Families in South Tyneside are being asked to be mindful of the borough's equine friends this winter.
Exmoor ponies have recently returned to Cleadon Hills for the third winter in a row.
They are grazing the land there as part of South Tyneside Council's management of Cleadon Hills Local Nature Reserve.
The beauty spot is often a popular place for walking and sledging during the winter months, with snow-capped tress and blanket white hills making it a prime location for activities.
Large numbers of visitors are expected to enjoy the site, particularly following heavy snowfall.
Council bosses are asking them, though, to enjoy the ponies - called Nifty, Berry, Bracken and Buttons – from a distance and avoid providing them with additional food.

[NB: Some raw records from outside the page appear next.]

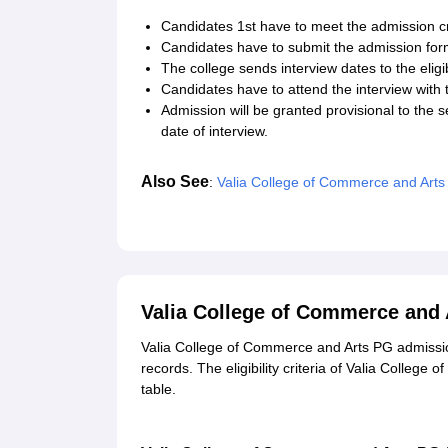
Candidates 1st have to meet the admission cr
Candidates have to submit the admission form
The college sends interview dates to the eligi
Candidates have to attend the interview with t
Admission will be granted provisional to the 
date of interview.
Also See
:
Valia College of Commerce and Art
Valia College of Commerce and 
Valia College of Commerce and Arts PG admissio
records. The eligibility criteria of Valia Colleg
table.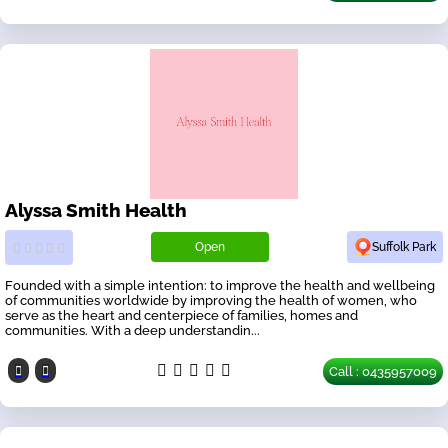
Alyssa Smith Health
Open
Suffolk Park
Founded with a simple intention: to improve the health and wellbeing
of communities worldwide by improving the health of women, who
serve as the heart and centerpiece of families, homes and
communities. With a deep understandin...
Call : 0435957009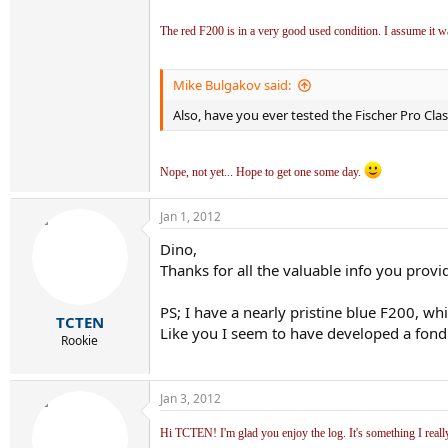
The red F200 is in a very good used condition. I assume it w
Mike Bulgakov said:
Also, have you ever tested the Fischer Pro Clas
Nope, not yet... Hope to get one some day.
Jan 1, 2012
Dino,
Thanks for all the valuable info you provide
PS; I have a nearly pristine blue F200, w
TCTEN
Like you I seem to have developed a fond
Rookie
Jan 3, 2012
Hi TCTEN! I'm glad you enjoy the log. It's something I reall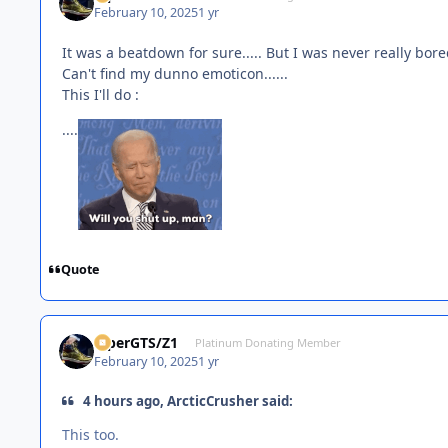
February 10, 2025
1 yr
It was a beatdown for sure..... But I was never really bor
Can't find my dunno emoticon......
This I'll do :
....
Quote
ViperGTS/Z1
Platinum Donating Member
February 10, 2025
1 yr
4 hours ago, ArcticCrusher said:
This too.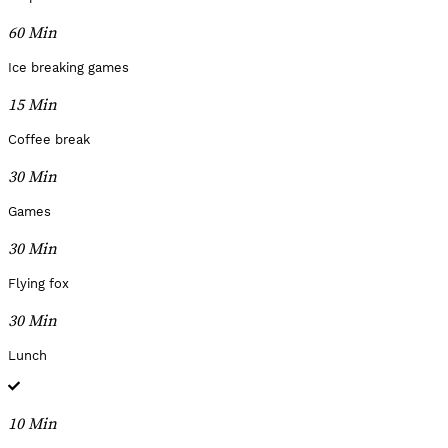
60 Min
Ice breaking games
15 Min
Coffee break
30 Min
Games
30 Min
Flying fox
30 Min
Lunch
10 Min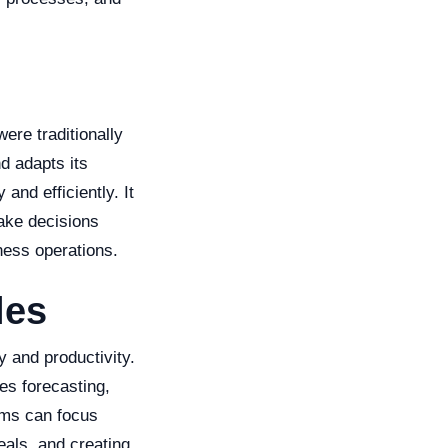
were traditionally
d adapts its
and efficiently. It
ake decisions
ness operations.
les
y and productivity.
es forecasting,
ams can focus
eals, and creating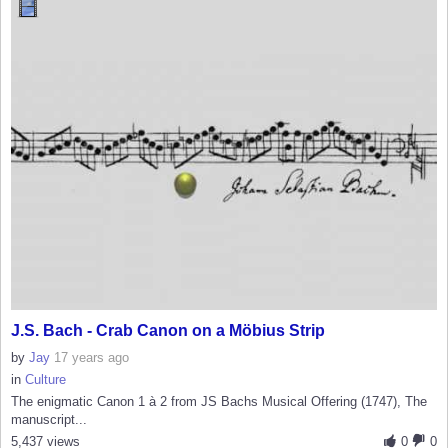
J.S. Bach - Crab Canon on a Möbius Strip
by
Jay
17 years ago
in
Culture
The enigmatic Canon 1 à 2 from JS Bachs Musical Offering (1747), The
manuscript...
5,437 views
0
0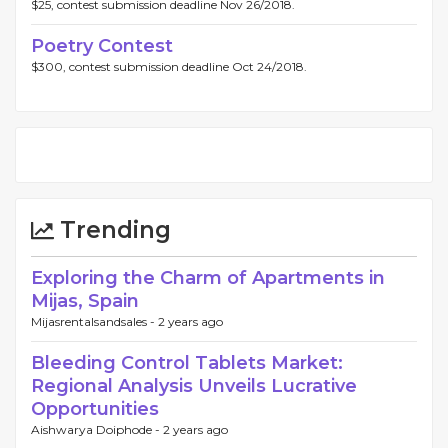
$25, contest submission deadline Nov 26/2018.
Poetry Contest
$300, contest submission deadline Oct 24/2018.
Trending
Exploring the Charm of Apartments in
Mijas, Spain
Mijasrentalsandsales -
2 years ago
Bleeding Control Tablets Market:
Regional Analysis Unveils Lucrative
Opportunities
Aishwarya Doiphode -
2 years ago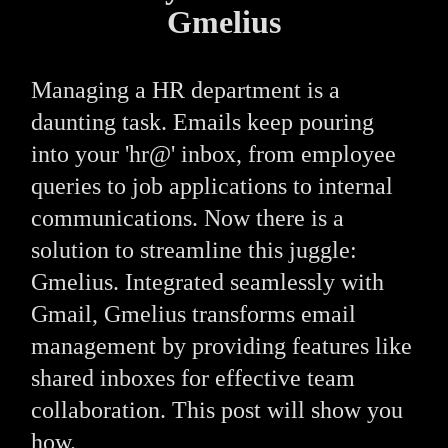
Gmelius
Managing a HR department is a
daunting task. Emails keep pouring
into your 'hr@' inbox, from employee
queries to job applications to internal
communications. Now there is a
solution to streamline this juggle:
Gmelius. Integrated seamlessly with
Gmail, Gmelius transforms email
management by providing features like
shared inboxes for effective team
collaboration. This post will show you
how.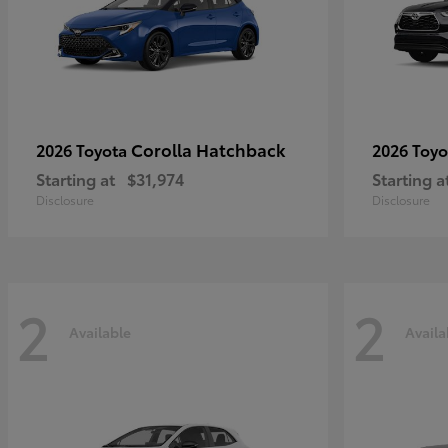
Corolla Hatchback
2026 Toyota
2026 Toy
Starting at
$31,974
Starting a
Disclosure
Disclosure
2
2
Available
Availa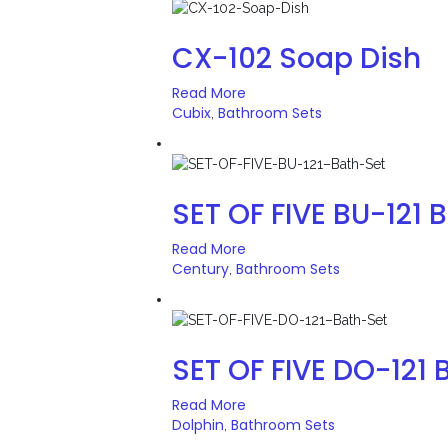
CX-102 Soap Dish
Read More
Cubix
Bathroom Sets
,
SET OF FIVE BU-121 
Read More
Century
Bathroom Sets
,
SET OF FIVE DO-121 
Read More
Dolphin
Bathroom Sets
,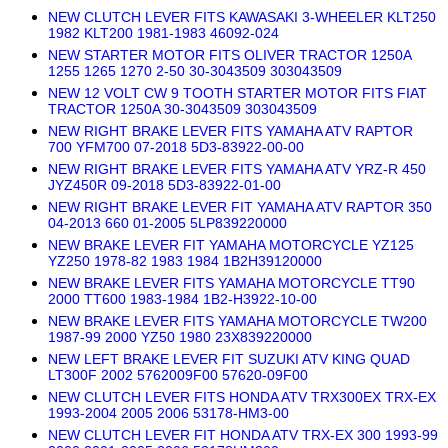
NEW CLUTCH LEVER FITS KAWASAKI 3-WHEELER KLT250
1982 KLT200 1981-1983 46092-024
NEW STARTER MOTOR FITS OLIVER TRACTOR 1250A
1255 1265 1270 2-50 30-3043509 303043509
NEW 12 VOLT CW 9 TOOTH STARTER MOTOR FITS FIAT
TRACTOR 1250A 30-3043509 303043509
NEW RIGHT BRAKE LEVER FITS YAMAHA ATV RAPTOR
700 YFM700 07-2018 5D3-83922-00-00
NEW RIGHT BRAKE LEVER FITS YAMAHA ATV YRZ-R 450
JYZ450R 09-2018 5D3-83922-01-00
NEW RIGHT BRAKE LEVER FIT YAMAHA ATV RAPTOR 350
04-2013 660 01-2005 5LP839220000
NEW BRAKE LEVER FIT YAMAHA MOTORCYCLE YZ125
YZ250 1978-82 1983 1984 1B2H39120000
NEW BRAKE LEVER FITS YAMAHA MOTORCYCLE TT90
2000 TT600 1983-1984 1B2-H3922-10-00
NEW BRAKE LEVER FITS YAMAHA MOTORCYCLE TW200
1987-99 2000 YZ50 1980 23X839220000
NEW LEFT BRAKE LEVER FIT SUZUKI ATV KING QUAD
LT300F 2002 5762009F00 57620-09F00
NEW CLUTCH LEVER FITS HONDA ATV TRX300EX TRX-EX
1993-2004 2005 2006 53178-HM3-00
NEW CLUTCH LEVER FIT HONDA ATV TRX-EX 300 1993-99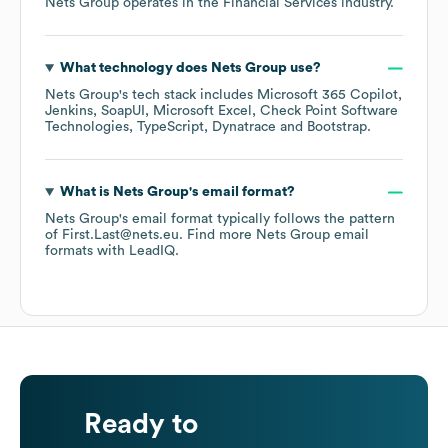
Nets Group
operates in the
Financial Services
industry.
What technology does
Nets Group
use?
Nets Group
's tech stack includes
Microsoft 365 Copilot
Jenkins
SoapUI
Microsoft Excel
Check Point Software
Technologies
TypeScript
Dynatrace
Bootstrap
.
What is
Nets Group
's email format?
Nets Group
's email format typically follows the pattern
of First.Last@nets.eu.
Find more
Nets Group
email
formats
with LeadIQ.
Ready to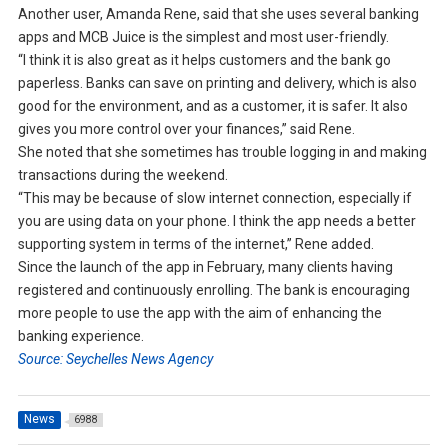
Another user, Amanda Rene, said that she uses several banking
apps and MCB Juice is the simplest and most user-friendly.
“I think it is also great as it helps customers and the bank go
paperless. Banks can save on printing and delivery, which is also
good for the environment, and as a customer, it is safer. It also
gives you more control over your finances,” said Rene.
She noted that she sometimes has trouble logging in and making
transactions during the weekend.
“This may be because of slow internet connection, especially if
you are using data on your phone. I think the app needs a better
supporting system in terms of the internet,” Rene added.
Since the launch of the app in February, many clients having
registered and continuously enrolling. The bank is encouraging
more people to use the app with the aim of enhancing the
banking experience.
Source: Seychelles News Agency
News
6988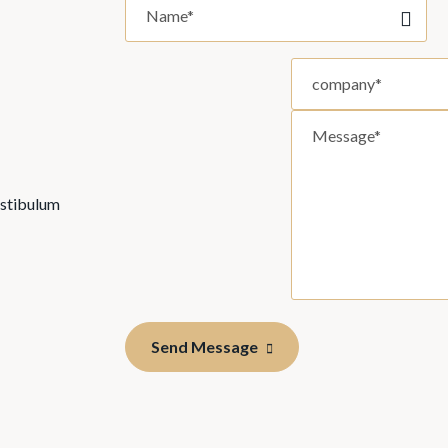
estibulum
Send Message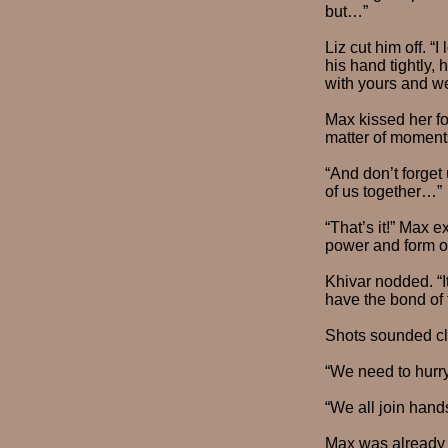
but…”
Liz cut him off. “
his hand tightly, 
with yours and we
Max kissed her fo
matter of moments
“And don’t forget
of us together…”
“That’s it!” Max 
power and form o
Khivar nodded. “I
have the bond of fa
Shots sounded cl
“We need to hurry
“We all join hand
Max was already 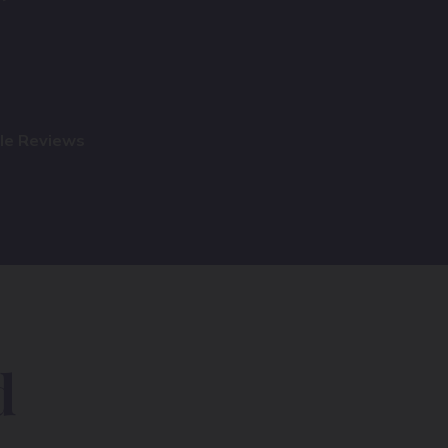
gle Reviews
d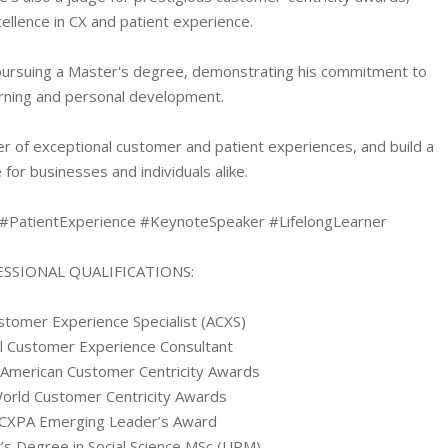
ellence in CX and patient experience.
y pursuing a Master's degree, demonstrating his commitment to
earning and personal development.
er of exceptional customer and patient experiences, and build a
 for businesses and individuals alike.
#PatientExperience #KeynoteSpeaker #LifelongLearner
SSIONAL QUALIFICATIONS:
stomer Experience Specialist (ACXS)
al Customer Experience Consultant
 American Customer Centricity Awards
World Customer Centricity Awards
 CXPA Emerging Leader’s Award
’s Degree in Social Science MSc (UPM)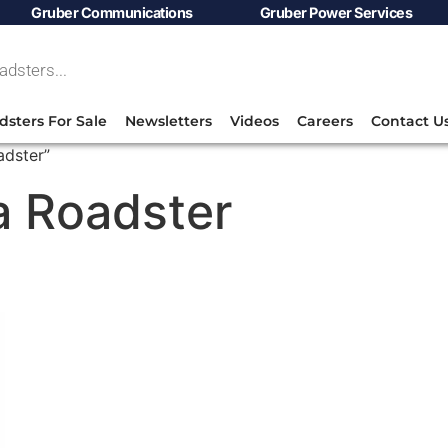
Gruber Communications
Gruber Power Services
dsters For Sale
Newsletters
Videos
Careers
Contact U
adster”
la Roadster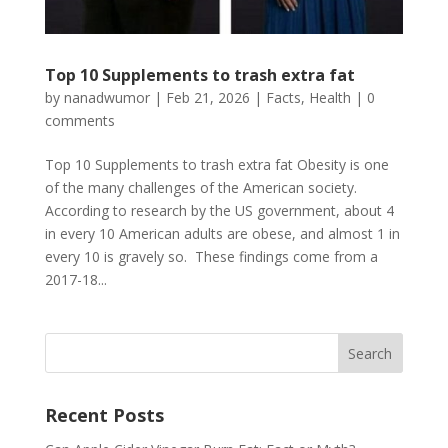
Top 10 Supplements to trash extra fat
by
nanadwumor
|
Feb 21, 2026
|
Facts
,
Health
|
0
comments
Top 10 Supplements to trash extra fat Obesity is one
of the many challenges of the American society.
According to research by the US government, about 4
in every 10 American adults are obese, and almost 1 in
every 10 is gravely so. These findings come from a
2017-18...
Recent Posts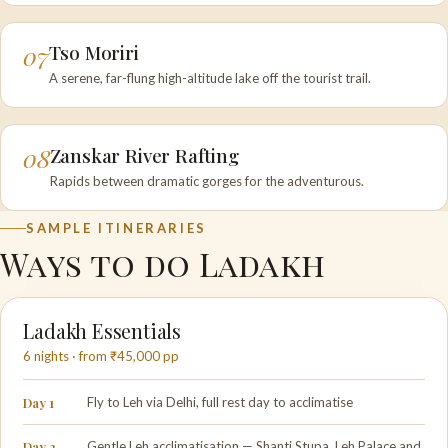
07
Tso Moriri
A serene, far-flung high-altitude lake off the tourist trail.
08
Zanskar River Rafting
Rapids between dramatic gorges for the adventurous.
SAMPLE ITINERARIES
Ways to do Ladakh
Ladakh Essentials
6 nights · from ₹45,000 pp
Day 1
Fly to Leh via Delhi, full rest day to acclimatise
Day 2
Gentle Leh acclimatisation — Shanti Stupa, Leh Palace and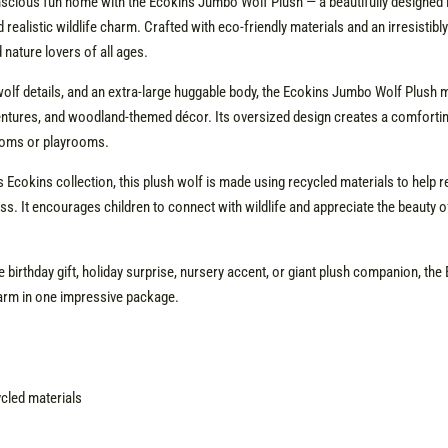
cious fun home with the Ecokins Jumbo Wolf Plush — a beautifully designed l
 realistic wildlife charm. Crafted with eco-friendly materials and an irresistibl
d nature lovers of all ages.
ke wolf details, and an extra-large huggable body, the Ecokins Jumbo Wolf Plu
entures, and woodland-themed décor. Its oversized design creates a comforting 
rooms or playrooms.
 Ecokins collection, this plush wolf is made using recycled materials to help r
ss. It encourages children to connect with wildlife and appreciate the beauty o
 birthday gift, holiday surprise, nursery accent, or giant plush companion, t
arm in one impressive package.
ycled materials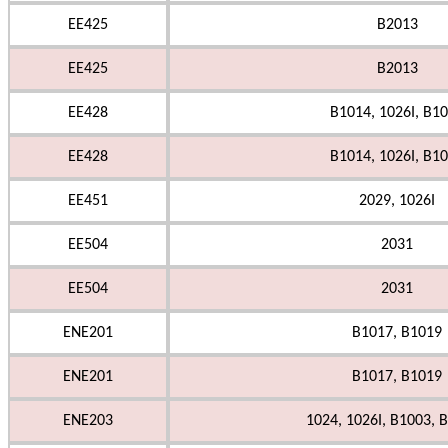
EE425
B2013
EE425
B2013
EE428
B1014, 1026I, B1
EE428
B1014, 1026I, B1
EE451
2029, 1026I
EE504
2031
EE504
2031
ENE201
B1017, B1019
ENE201
B1017, B1019
ENE203
1024, 1026I, B1003, B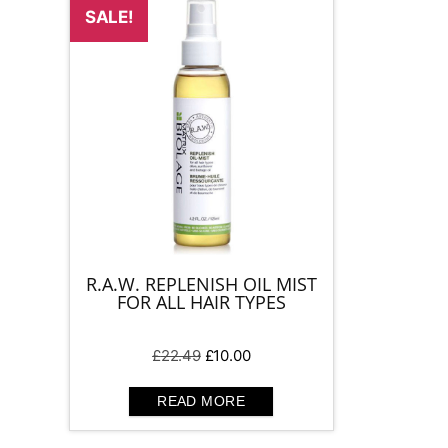
SALE!
R.A.W. REPLENISH OIL MIST
FOR ALL HAIR TYPES
Original
Current
£
22.49
£
10.00
price
price
was:
is:
READ MORE
£22.49.
£10.00.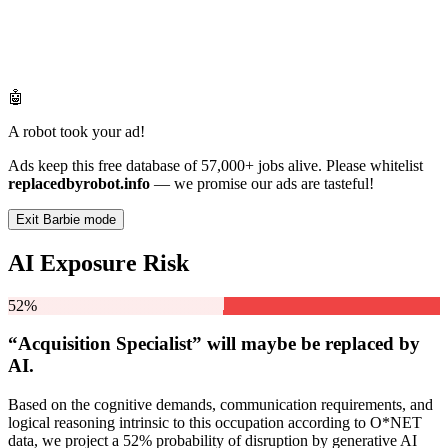
🤖
A robot took your ad!
Ads keep this free database of 57,000+ jobs alive. Please whitelist
replacedbyrobot.info
— we promise our ads are tasteful!
Exit Barbie mode
AI Exposure Risk
52%
“Acquisition Specialist” will
maybe be
replaced by
AI.
Based on the cognitive demands, communication requirements, and
logical reasoning intrinsic to this occupation according to O*NET
data, we project a 52% probability of disruption by generative AI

Coun Moira Smith, lead member for area management and community safety at the council, said: “We are delighted to see the return of the ponies.
"They have proven to be a huge hit with visitors during the winter months and have become a welcome addition to what is a stunning landscape at any time of the year.
“Recent blizzard-like conditions brought snowfall to Cleadon Hills for the first time since the ponies were introduced on the land in 2015, and we know that snowfall brings more visitors to the site.
“With that in mind, we would like to remind people visiting this winter that it is important that they adhere to the signage in place and do not feed the ponies.
"Feeding them will not only detract them from doing their job of eating the vegetation but cause them to approach people for food and become a nuisance.
“Cleadon Hills is a beautiful place with room for everyone, ponies and people alike.
"The ponies can still be enjoyed as they graze the land, but preferably from a distance.”
The ponies returned to Cleadon Hills last month and will remain there until Easter, before returning again for next year’s winter season.
Coun Smith added: “We would like to reassure people that the ponies get plenty of food from the land, even when it is covered in snow.
"The ponies are a hardy native breed with thick winter coats and are equipped to break through snow for food so that no supplementary feeding is necessary.
"As they can tackle a wide range of vegetation and conditions, they are the ideal breed for conservation grazing.”
Exmoor ponies were introduced on the site as part of a conservation grazing scheme.
The beauty spot has been identified as a site of special scientific interest (SSSI), which needs to be protected, so the scheme is bidding to help preserve and protect the grassland.
The council says that using a small number of livestock to graze land is more effective than cutting grass along, as is produces a more diverse environmental result.
The land was historically grazed by animals, which is proven to enable flowers to flourish.